Click to See Complete Forum and Search --> : PR: Beta 2 of Microsoft Speech SDK


Brad Jones
October 30th, 2002, 07:01 AM
Microsoft announced beta 2 of the Microsoft Speech SDK this morning. For more, there is an announcement at:

http://softwaredev.earthweb.com/msnet/microsoft/article/0,,10720_1490691,00.html

Brad!

Brad Jones
October 30th, 2002, 07:07 AM
(Provided by Microsoft)

Microsoft .NET Speech SDK 1.0 Beta 2:
New Features and Enhancements
Fact Sheet
October 2002


Overview
The Microsoft® .NET Speech SDK is a set of ASP.NET controls, a Microsoft Internet Explorer Speech Add-in, sample applications and documentation that allows Web developers to create, debug and deploy speech-enabled ASP.NET applications. The tools are integrated seamlessly into Microsoft Visual Studio® .NET, allowing developers to leverage the familiar development environment.

Microsoft Corp.’s approach to speech-enabled Web applications is built around a newly emerging standard: Speech Application Language Tags (SALT). SALT has been submitted to the World Wide Web Consortium (W3C) for adoption as a standard for telephony and multimodal applications, which incorporate speech-enabled elements within a visual Web interface.

The beta 2 release of the Microsoft .NET Speech SDK includes a complete tool set for creating and testing SALT-based voice-only telephony applications.

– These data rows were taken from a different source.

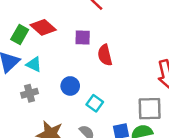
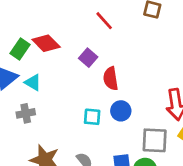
purple square: (83, 37) -> (88, 58), turned 35
blue circle: (70, 86) -> (121, 111), moved
cyan square: (95, 103) -> (92, 117), moved, turned -35

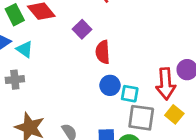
green rectangle: (20, 49) -> (15, 15), turned -66
cyan square: (92, 117) -> (130, 94), moved

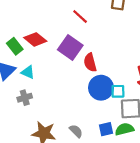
purple square: (82, 29) -> (70, 47), size x1.6
blue circle: (110, 85) -> (101, 88), size x1.5

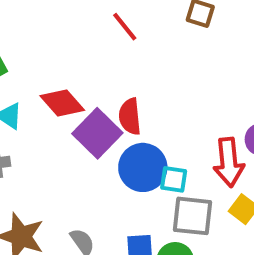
red diamond: (35, 39) -> (62, 103), moved
purple square: (70, 47) -> (97, 133), moved

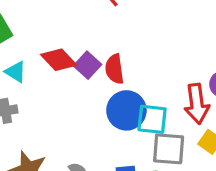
purple square: (97, 133) -> (87, 65), moved, size x0.7
cyan square: (174, 179) -> (152, 119), size x1.4

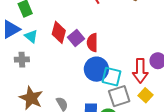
red diamond: (59, 60) -> (59, 32), turned 50
gray square: (169, 149) -> (119, 96), turned -30

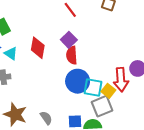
purple square: (76, 38) -> (69, 40), moved
yellow square: (145, 95) -> (108, 91), moved

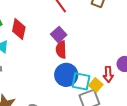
red diamond: (38, 48) -> (19, 29), moved
red arrow: (121, 80) -> (108, 74), size x0.7

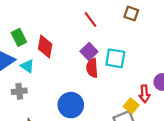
blue circle: (66, 75) -> (71, 105), moved
cyan square: (81, 81) -> (115, 58), moved

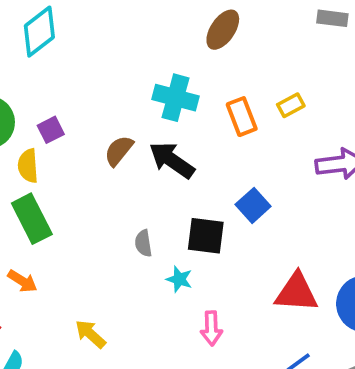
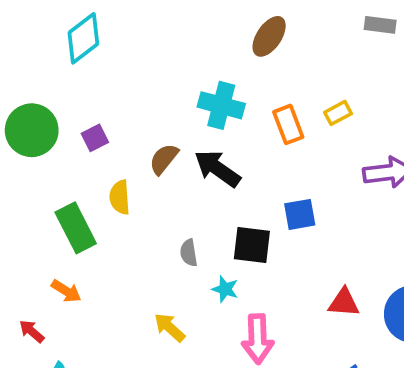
yellow semicircle: (28, 166) -> (120, 197), moved
blue square: (253, 205) -> (300, 214), turned 32
red triangle: (297, 292) -> (344, 303), size x0.7
pink arrow: (211, 328) -> (258, 339), size x1.4
yellow arrow: (90, 334) -> (170, 327), moved

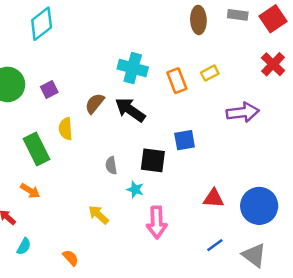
brown ellipse: (269, 36) -> (198, 20), moved, turned -36

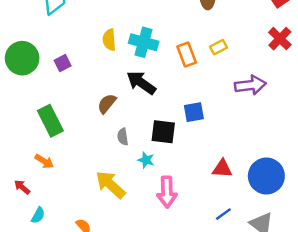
brown semicircle: (95, 103) -> (107, 104), moved
yellow semicircle: (66, 129) -> (109, 40), moved
yellow arrow: (98, 215) -> (110, 185), size x1.5

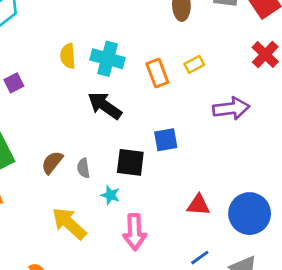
brown semicircle: (107, 104) -> (52, 162), moved

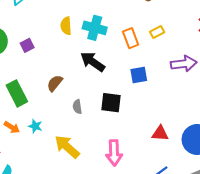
blue square: (166, 140) -> (139, 75), moved
brown semicircle: (52, 162) -> (55, 83), moved
cyan star: (110, 195) -> (35, 126), moved

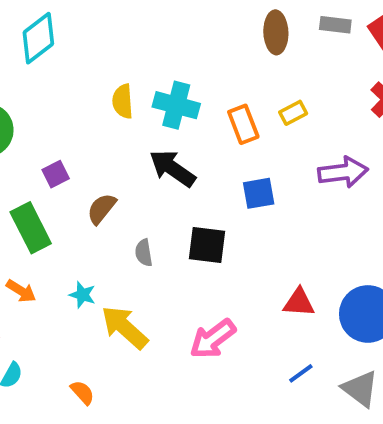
purple square: (27, 45) -> (56, 174), moved
cyan star: (35, 126) -> (82, 295), moved
pink arrow: (114, 153) -> (213, 339), turned 55

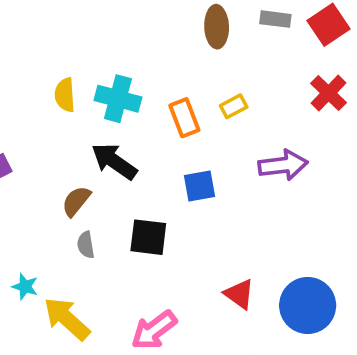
brown semicircle: (102, 209) -> (76, 201), moved
red triangle: (299, 302) -> (239, 294), turned 32

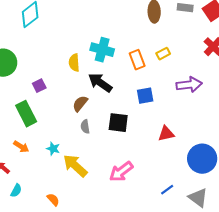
yellow semicircle: (65, 95) -> (74, 63), moved
red triangle: (239, 294) -> (166, 134), moved, turned -48

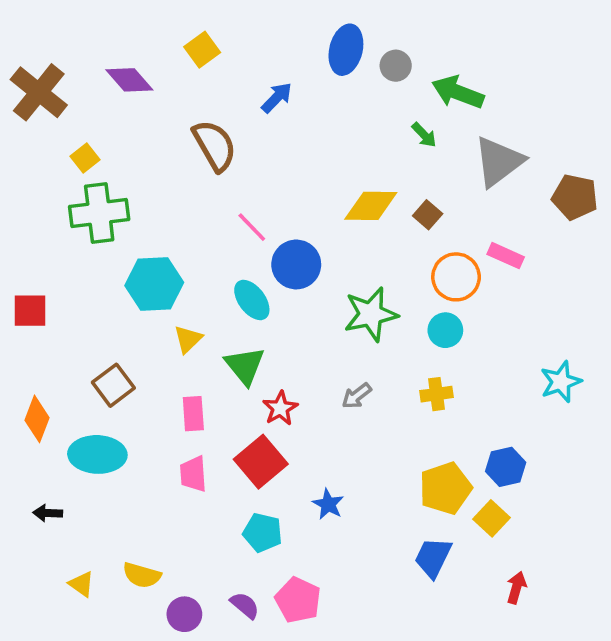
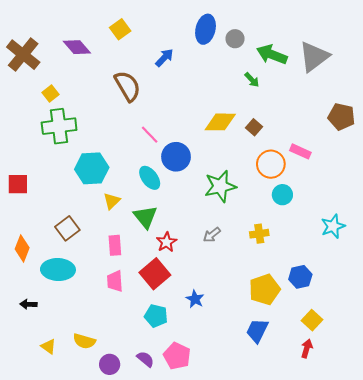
gray triangle: (499, 162) -> (314, 57), moved
cyan circle: (445, 330) -> (282, 195), moved
yellow square: (492, 518) -> (312, 320), moved

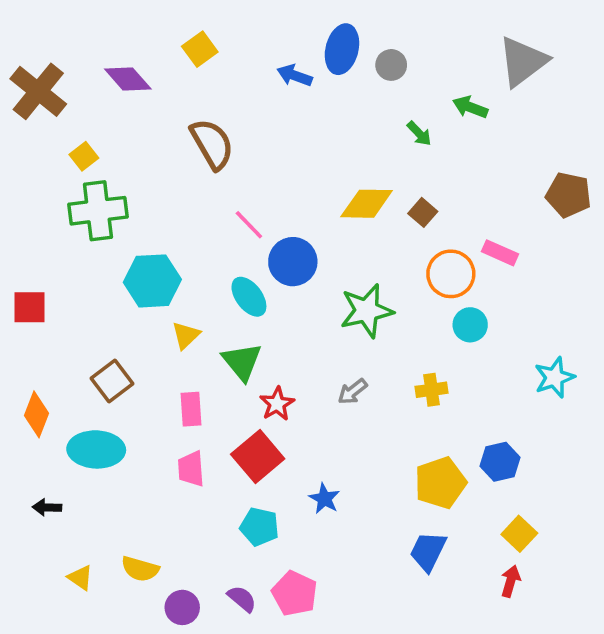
green arrow: (272, 55) -> (470, 107), moved, size x0.7
gray triangle: (314, 57) -> (523, 61), moved
blue arrow: (164, 58) -> (295, 76), moved, turned -114

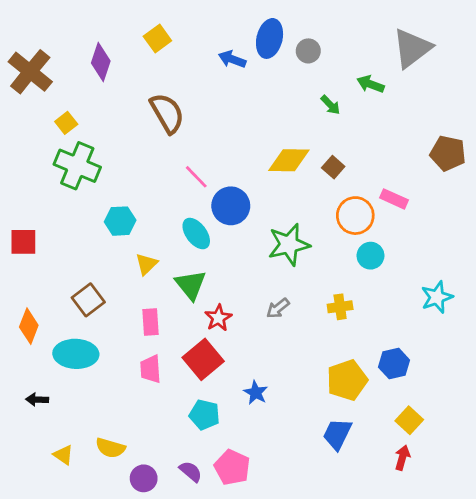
purple diamond: (128, 79) -> (101, 62), turned 60
green cross: (98, 211) -> (77, 166), turned 30
cyan hexagon: (152, 281) -> (120, 221), size x0.7

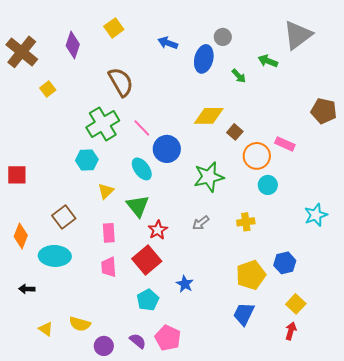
blue ellipse: (270, 38) -> (204, 59), moved
green cross: (77, 166) -> (103, 124), moved, turned 36
brown square: (333, 167) -> (235, 132), moved
cyan pentagon: (204, 415) -> (148, 300), turned 30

It also supports the development of multimodal speech applications on clients such as desktop PCs or Tablet PCs using Internet Explorer browser software.

This fact sheet provides a brief overview of the enhancements built into the .NET Speech SDK 1.0 Beta 2.

Beta 2 Enhancements
The Microsoft .NET Speech SDK consists of ASP.NET controls, a Speech Add-in for Internet Explorer, and numerous libraries and sample applications. In addition, it includes four development tools that integrate natively with Visual Studio .NET. All these elements have been enhanced in the beta 2 release.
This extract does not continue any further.